Emmanuel Macron a exprimé le 10 février son désir de rétablir un dialogue bien structuré avec Vladimir Poutine. De son côté, le FSB a rapporté avoir arrêté 18 individus en 2025 pour des accusations telles que le terrorisme et le sabotage. Voici un aperçu des développements clés du 9 février concernant le conflit en Ukraine.
Macron souhaite un dialogue organisé avec Poutine
Lors d’une déclaration faite le 10 février, Emmanuel Macron a souligné l'importance d'un dialogue "bien organisé" avec Vladimir Poutine, en collaboration avec les pays européens, mais sans multiplier les interlocuteurs. Il a mentionné que les premiers échanges techniques indiquaient surtout que, pour le moment, "la Russie ne veut pas la paix".
En décembre, le président français avait déjà exprimé son intention de renouer des relations directes avec son homologue russe, des liens qui avaient été largement rompus suite au conflit en Ukraine. Début février, il a envoyé son conseiller diplomatique à Moscou pour préparer ces échanges.

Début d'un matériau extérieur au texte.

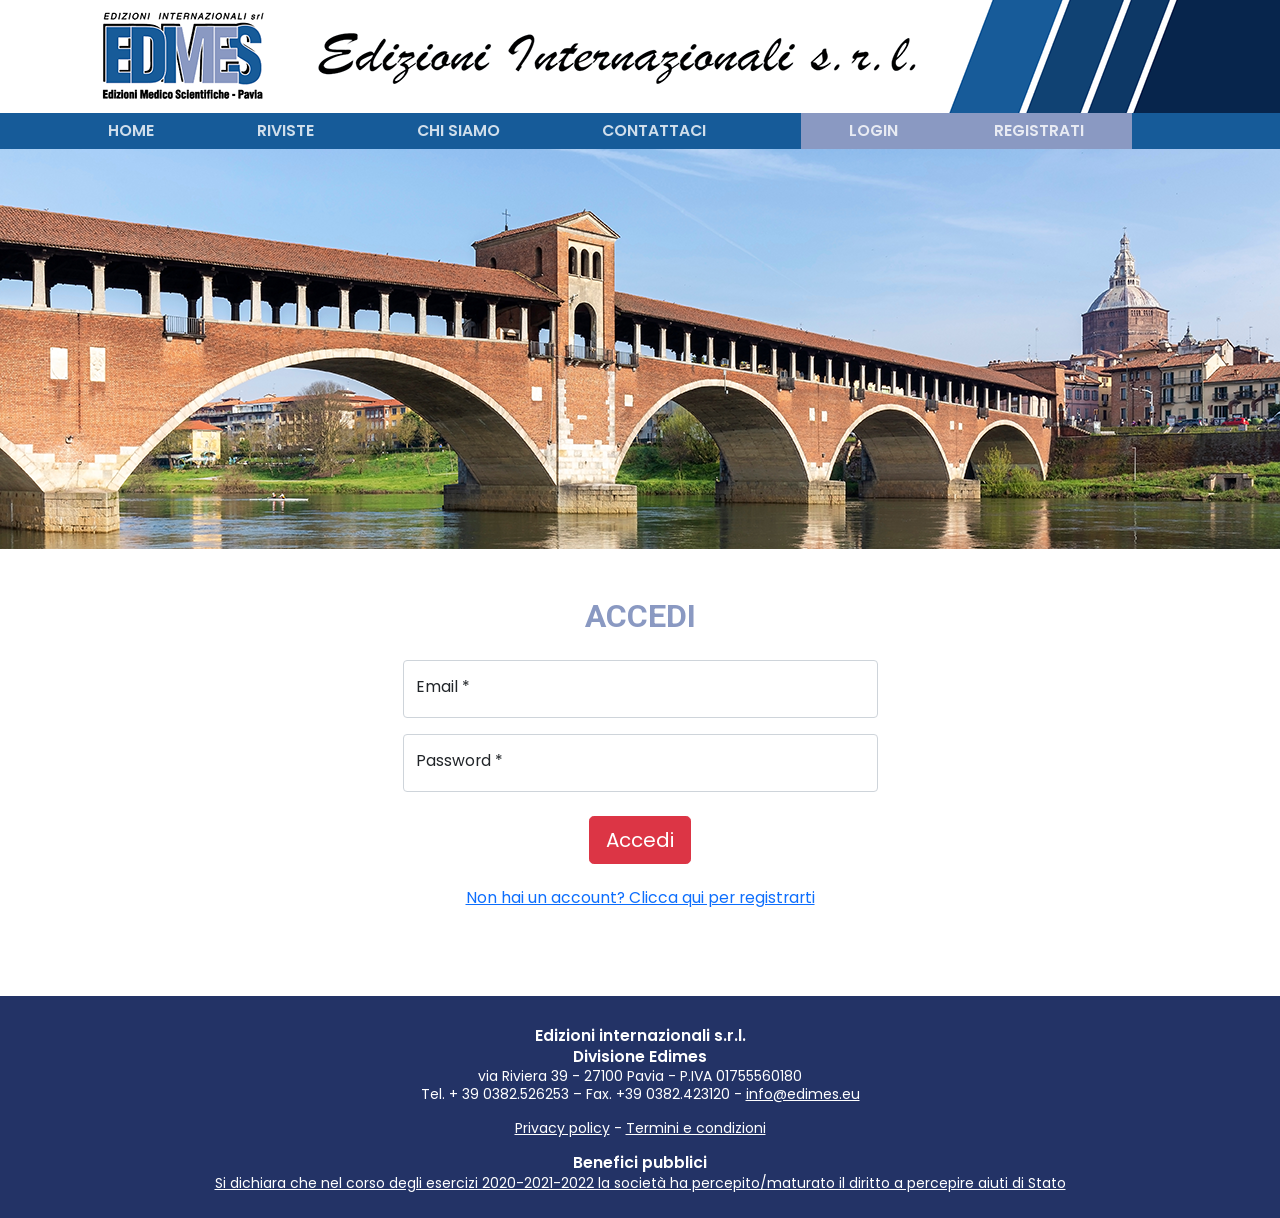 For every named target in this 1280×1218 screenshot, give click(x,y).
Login (873, 130)
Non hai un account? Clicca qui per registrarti (640, 897)
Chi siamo (458, 130)
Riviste (285, 130)
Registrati (1039, 130)
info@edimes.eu (803, 1094)
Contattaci (654, 130)
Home (131, 130)
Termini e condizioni (696, 1128)
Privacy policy (562, 1128)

Dans une interview publiée par plusieurs médias européens, dont El País et Süddeutsche Zeitung, il a déclaré : "Qu’ai-je obtenu ? La confirmation que la Russie ne veut pas la paix maintenant. Mais, surtout, nous avons reconstruit ces canaux de discussion à un niveau technique". Macron a souligné l'importance de ne pas "déléguer" ce dialogue aux États-Unis, qui ont également commencé des discussions avec Moscou depuis le retour de Donald Trump. "Notre géographie ne va pas changer. Que cela nous plaise ou non, la Russie sera toujours là demain", a-t-il ajouté.
Près de 150 000 Russes en contact avec le FSB
L'an dernier, environ 150 000 individus ont contacté le service de renseignement intérieur russe, le FSB, pour fournir des informations, dont plusieurs ont conduit à des opérations d'envergure. Selon un communiqué du FSB, la "ligne de confiance" de l'agence a reçu, en 2025, 68 785 appels, dont 455 contenaient des informations pertinentes.
Les antennes régionales du FSB ont, quant à elles, recueilli 77 772 messages, avec "15 233 véritables informations opérationnelles". Après examen, 18 personnes ont été mises en cause pour des faits liés au terrorisme et au sabotage.
JO : Zelensky défend l'action d'un athlète ukrainien
Le président ukrainien, Volodymyr Zelensky, a exprimé son soutien à Vladislav Heraskevych, le porte-drapeau de l'Ukraine aux JO d'hiver 2026, qui a arboré un casque ornés de portraits d’athlètes ukrainiens tombés au combat à cause de la guerre avec la Russie. Ce geste symbolique a pour but de rendre hommage à des sportifs, comme Dmytro Sharpar et Yevhen Malyshev, dont la vie a été tragiquement interrompue.
Zelensky a souligné l’importance de mettre en lumière ces pertes, bien que le Comité International Olympique n'ait pas encore réagi, la charte olympique stipulant généralement l’interdiction de manifestations politiques.